▶ EXTRACTED RECORDS
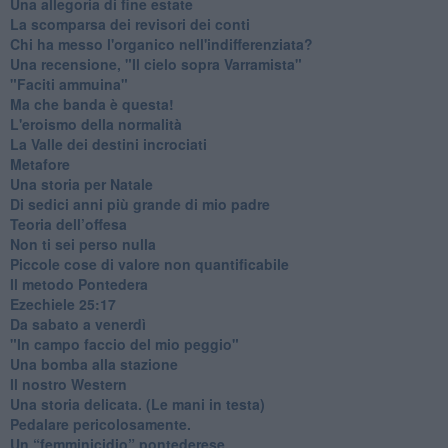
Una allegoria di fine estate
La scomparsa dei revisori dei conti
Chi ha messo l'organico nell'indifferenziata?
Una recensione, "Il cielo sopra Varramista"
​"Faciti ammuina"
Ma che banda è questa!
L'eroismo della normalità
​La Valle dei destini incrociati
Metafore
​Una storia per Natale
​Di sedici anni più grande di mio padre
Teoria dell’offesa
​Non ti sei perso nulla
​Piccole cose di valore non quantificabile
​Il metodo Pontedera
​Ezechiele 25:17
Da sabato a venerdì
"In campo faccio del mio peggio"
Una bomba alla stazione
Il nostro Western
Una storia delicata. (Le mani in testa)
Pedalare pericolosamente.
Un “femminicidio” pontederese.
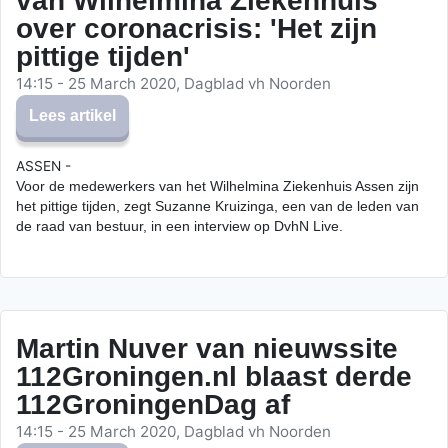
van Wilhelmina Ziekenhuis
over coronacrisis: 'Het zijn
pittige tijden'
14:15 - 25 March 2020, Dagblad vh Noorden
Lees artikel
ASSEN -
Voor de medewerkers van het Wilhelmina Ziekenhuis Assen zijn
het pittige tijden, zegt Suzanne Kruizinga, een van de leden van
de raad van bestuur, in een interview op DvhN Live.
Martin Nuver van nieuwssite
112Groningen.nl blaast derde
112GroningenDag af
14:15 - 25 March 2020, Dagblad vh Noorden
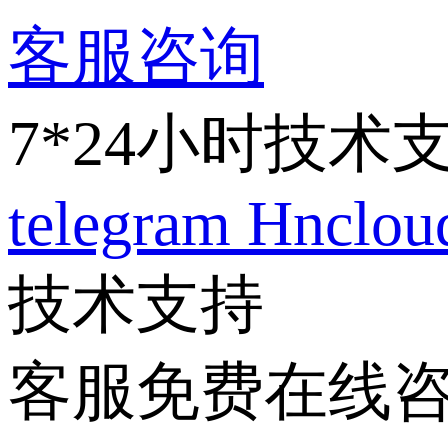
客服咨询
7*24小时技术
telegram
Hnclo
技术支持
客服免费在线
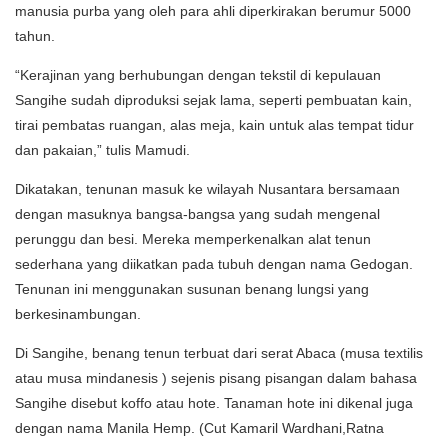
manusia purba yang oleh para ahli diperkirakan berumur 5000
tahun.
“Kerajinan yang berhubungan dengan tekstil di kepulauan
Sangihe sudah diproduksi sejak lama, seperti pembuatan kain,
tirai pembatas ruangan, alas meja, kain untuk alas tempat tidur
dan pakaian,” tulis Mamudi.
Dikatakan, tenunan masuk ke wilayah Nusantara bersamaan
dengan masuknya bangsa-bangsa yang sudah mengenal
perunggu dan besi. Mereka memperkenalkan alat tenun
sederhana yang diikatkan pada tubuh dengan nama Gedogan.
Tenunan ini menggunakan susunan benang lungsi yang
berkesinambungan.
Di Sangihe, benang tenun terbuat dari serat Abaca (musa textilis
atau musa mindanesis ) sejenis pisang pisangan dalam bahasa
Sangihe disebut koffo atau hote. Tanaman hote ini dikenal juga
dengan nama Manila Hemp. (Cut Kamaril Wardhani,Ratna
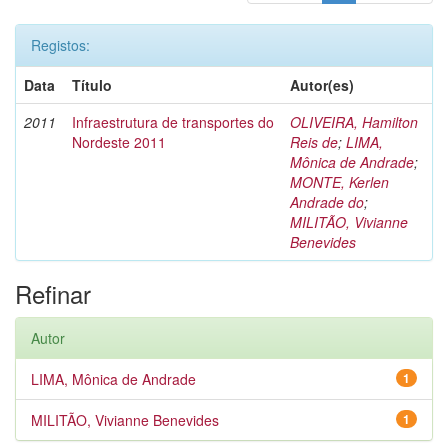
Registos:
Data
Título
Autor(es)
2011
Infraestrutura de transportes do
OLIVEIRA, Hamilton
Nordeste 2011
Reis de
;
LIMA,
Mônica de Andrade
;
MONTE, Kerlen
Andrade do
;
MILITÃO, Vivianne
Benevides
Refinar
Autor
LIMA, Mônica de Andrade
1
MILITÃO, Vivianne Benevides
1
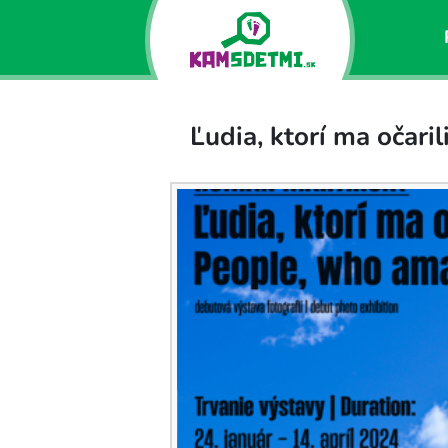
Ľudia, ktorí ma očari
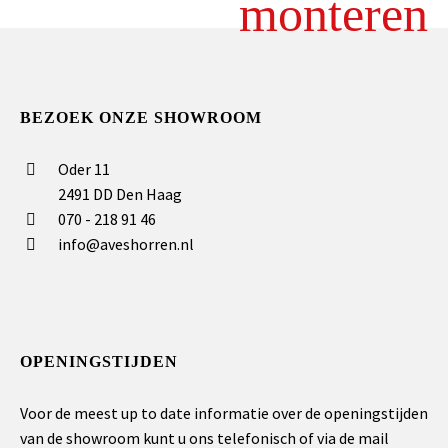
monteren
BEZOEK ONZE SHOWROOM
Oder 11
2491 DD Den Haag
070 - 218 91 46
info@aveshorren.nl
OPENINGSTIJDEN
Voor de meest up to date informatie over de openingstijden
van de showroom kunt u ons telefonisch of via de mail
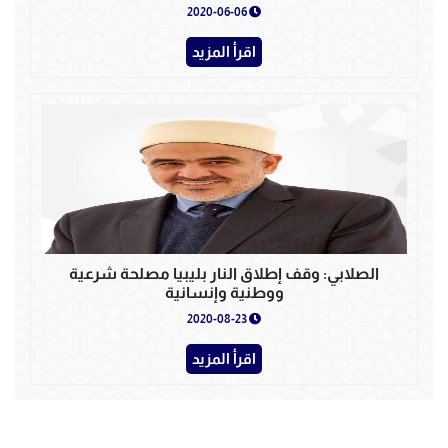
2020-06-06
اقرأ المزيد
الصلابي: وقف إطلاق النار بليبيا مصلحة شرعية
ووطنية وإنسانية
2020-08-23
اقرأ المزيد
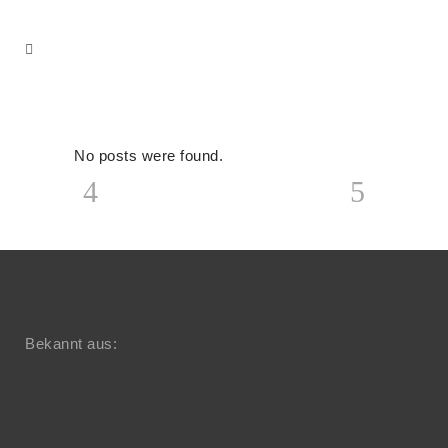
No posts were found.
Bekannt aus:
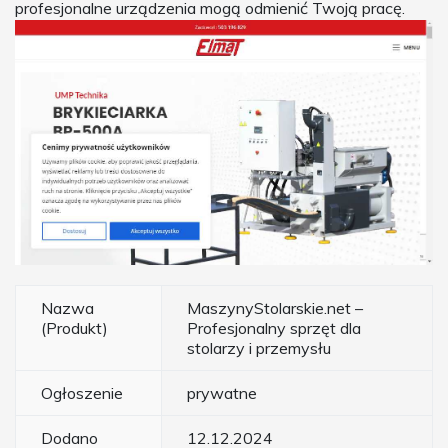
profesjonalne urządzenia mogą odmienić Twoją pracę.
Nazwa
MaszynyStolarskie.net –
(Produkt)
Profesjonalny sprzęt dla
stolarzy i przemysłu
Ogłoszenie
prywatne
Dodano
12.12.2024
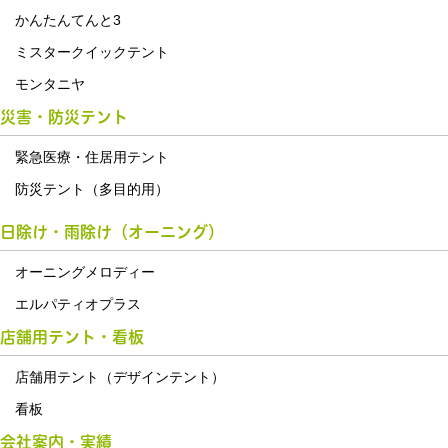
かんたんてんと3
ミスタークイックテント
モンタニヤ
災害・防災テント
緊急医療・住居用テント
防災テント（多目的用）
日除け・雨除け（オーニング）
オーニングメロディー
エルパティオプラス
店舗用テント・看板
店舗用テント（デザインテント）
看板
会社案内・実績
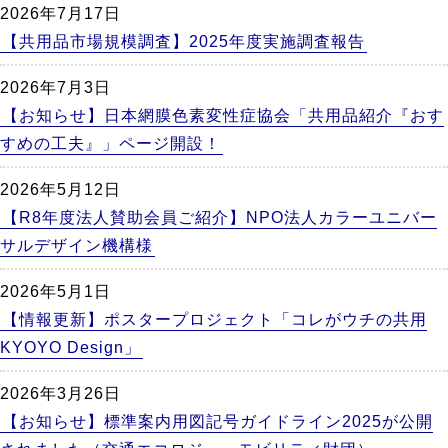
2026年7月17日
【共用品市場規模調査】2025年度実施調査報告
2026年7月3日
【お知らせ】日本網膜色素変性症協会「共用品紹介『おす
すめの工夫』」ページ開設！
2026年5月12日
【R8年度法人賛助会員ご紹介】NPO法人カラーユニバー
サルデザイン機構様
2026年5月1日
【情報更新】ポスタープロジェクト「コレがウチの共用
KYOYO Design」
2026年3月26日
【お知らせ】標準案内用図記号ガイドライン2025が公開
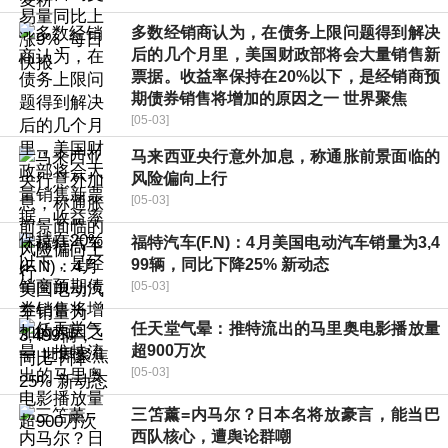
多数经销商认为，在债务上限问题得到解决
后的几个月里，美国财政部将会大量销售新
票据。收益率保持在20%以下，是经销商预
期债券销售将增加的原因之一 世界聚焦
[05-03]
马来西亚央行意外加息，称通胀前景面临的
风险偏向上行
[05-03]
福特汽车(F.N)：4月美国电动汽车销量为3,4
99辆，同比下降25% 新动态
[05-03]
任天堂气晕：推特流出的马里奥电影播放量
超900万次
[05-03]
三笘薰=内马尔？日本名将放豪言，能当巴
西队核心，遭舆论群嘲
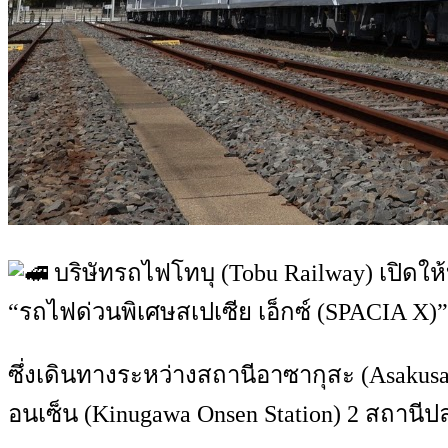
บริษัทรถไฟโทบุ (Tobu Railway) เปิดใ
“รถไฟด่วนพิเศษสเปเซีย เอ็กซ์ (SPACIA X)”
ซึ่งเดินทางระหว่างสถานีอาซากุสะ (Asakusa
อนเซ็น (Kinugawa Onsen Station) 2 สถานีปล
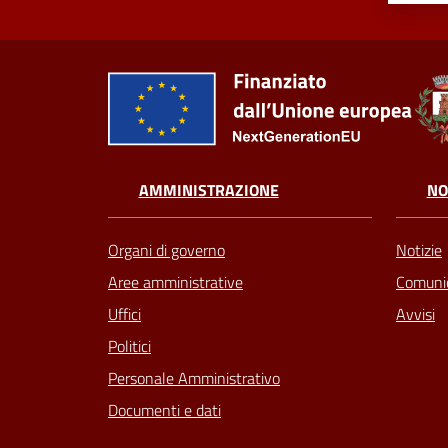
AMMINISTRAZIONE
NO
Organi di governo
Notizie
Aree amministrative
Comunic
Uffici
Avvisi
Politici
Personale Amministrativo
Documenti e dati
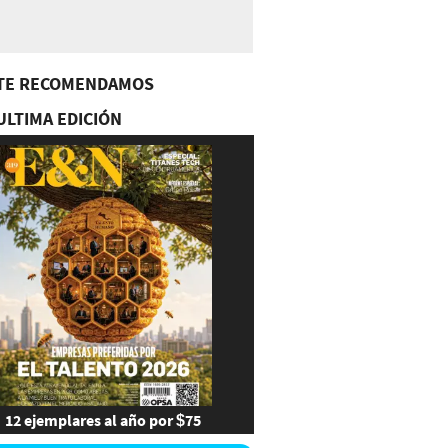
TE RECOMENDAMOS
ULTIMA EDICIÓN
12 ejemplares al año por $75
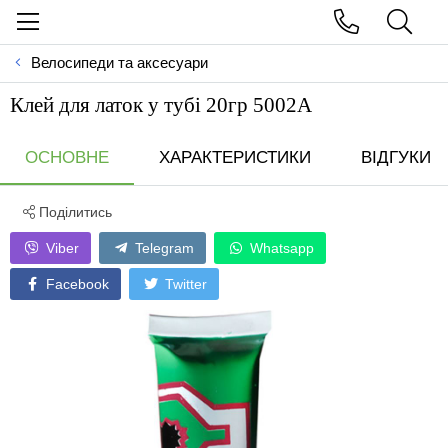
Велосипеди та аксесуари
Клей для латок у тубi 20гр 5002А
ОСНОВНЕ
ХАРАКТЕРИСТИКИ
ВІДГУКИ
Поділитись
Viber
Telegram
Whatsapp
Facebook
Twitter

▶ PROMPT
Your copy should hold only the lines above from the one containing "LIMA, Mônica de Andrade" through the one containing "No posts were found.", exactly as written and free of pictures.

▶ RESPONSE
LIMA, Mônica de Andrade
1
MILITÃO, Vivianne Benevides
1
Ľudia, ktorí ma očari
monteren
BEZOEK ONZE SHOWROOM
Oder 11
2491 DD Den Haag
070 - 218 91 46
info@aveshorren.nl
OPENINGSTIJDEN
Voor de meest up to date informatie over de openingstijden
van de showroom kunt u ons telefonisch of via de mail
2020-06-06
اقرأ المزيد
الصلابي: وقف إطلاق النار بليبيا مصلحة شرعية
ووطنية وإنسانية
2020-08-23
اقرأ المزيد
No posts were found.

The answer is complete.